**Required work**
What is needed is an exact transcription of the line containing "Give me the" and every line after it through the end of the entries below, with no pictures.

**Stored data entries**

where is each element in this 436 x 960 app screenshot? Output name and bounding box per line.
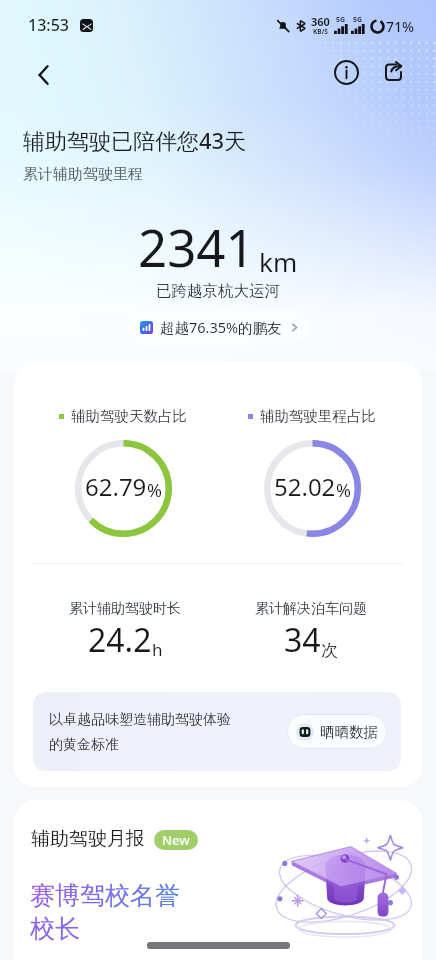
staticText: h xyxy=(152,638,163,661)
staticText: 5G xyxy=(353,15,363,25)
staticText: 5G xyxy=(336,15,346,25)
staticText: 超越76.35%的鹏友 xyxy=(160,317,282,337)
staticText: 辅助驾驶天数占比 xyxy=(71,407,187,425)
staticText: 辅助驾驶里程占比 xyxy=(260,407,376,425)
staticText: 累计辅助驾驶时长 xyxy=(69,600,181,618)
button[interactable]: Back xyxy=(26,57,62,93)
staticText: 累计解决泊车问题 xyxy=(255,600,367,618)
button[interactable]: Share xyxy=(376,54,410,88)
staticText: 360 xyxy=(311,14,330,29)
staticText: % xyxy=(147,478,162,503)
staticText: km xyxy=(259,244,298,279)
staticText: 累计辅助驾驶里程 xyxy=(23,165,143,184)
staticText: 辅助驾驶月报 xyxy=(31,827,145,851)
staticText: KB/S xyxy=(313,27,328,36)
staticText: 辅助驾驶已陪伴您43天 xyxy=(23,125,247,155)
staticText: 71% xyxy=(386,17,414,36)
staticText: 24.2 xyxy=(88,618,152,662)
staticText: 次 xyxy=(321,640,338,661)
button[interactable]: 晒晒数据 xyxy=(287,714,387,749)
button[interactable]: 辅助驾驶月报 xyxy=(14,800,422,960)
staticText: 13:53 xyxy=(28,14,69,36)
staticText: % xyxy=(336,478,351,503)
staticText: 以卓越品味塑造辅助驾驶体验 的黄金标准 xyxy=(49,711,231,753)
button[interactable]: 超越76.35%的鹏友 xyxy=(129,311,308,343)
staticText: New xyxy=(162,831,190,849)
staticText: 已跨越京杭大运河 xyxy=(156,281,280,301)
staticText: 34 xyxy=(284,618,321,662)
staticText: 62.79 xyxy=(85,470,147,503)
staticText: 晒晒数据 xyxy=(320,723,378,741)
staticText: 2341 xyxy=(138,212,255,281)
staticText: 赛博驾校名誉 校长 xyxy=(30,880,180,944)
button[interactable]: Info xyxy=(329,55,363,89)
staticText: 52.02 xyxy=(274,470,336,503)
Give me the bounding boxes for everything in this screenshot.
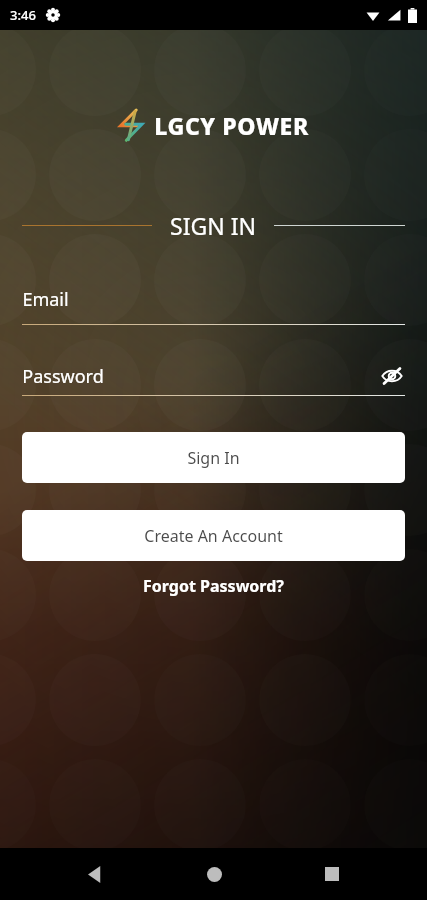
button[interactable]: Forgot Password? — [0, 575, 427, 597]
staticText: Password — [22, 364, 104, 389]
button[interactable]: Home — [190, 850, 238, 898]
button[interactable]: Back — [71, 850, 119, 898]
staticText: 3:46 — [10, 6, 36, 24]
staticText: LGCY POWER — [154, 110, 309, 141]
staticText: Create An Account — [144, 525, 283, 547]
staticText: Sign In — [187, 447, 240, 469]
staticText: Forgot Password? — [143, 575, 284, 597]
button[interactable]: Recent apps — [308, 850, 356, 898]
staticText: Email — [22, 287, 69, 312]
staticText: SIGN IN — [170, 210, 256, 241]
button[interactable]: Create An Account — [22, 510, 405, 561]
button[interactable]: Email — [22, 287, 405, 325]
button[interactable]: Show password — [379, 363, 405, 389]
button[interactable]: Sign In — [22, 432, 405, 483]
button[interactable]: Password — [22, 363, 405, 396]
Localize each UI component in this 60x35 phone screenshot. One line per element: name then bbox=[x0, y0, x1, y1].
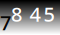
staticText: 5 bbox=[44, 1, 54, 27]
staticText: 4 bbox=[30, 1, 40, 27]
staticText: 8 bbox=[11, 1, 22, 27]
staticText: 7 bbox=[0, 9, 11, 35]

**Response**
Give me the bounding boxes for everything in this screenshot.
button[interactable]: Forgot Password? — [0, 575, 427, 597]
staticText: Password — [22, 364, 104, 389]
button[interactable]: Home — [190, 850, 238, 898]
button[interactable]: Back — [71, 850, 119, 898]
staticText: 3:46 — [10, 6, 36, 24]
staticText: LGCY POWER — [154, 110, 309, 141]
staticText: Create An Account — [144, 525, 283, 547]
staticText: Sign In — [187, 447, 240, 469]
staticText: Forgot Password? — [143, 575, 284, 597]
button[interactable]: Recent apps — [308, 850, 356, 898]
staticText: Email — [22, 287, 69, 312]
staticText: SIGN IN — [170, 210, 256, 241]
button[interactable]: Create An Account — [22, 510, 405, 561]
button[interactable]: Email — [22, 287, 405, 325]
button[interactable]: Show password — [379, 363, 405, 389]
button[interactable]: Sign In — [22, 432, 405, 483]
button[interactable]: Password — [22, 363, 405, 396]
Localize each UI component in this 60x35 phone screenshot. One line per element: name then bbox=[x0, y0, x1, y1].
staticText: 5 bbox=[44, 1, 54, 27]
staticText: 4 bbox=[30, 1, 40, 27]
staticText: 8 bbox=[11, 1, 22, 27]
staticText: 7 bbox=[0, 9, 11, 35]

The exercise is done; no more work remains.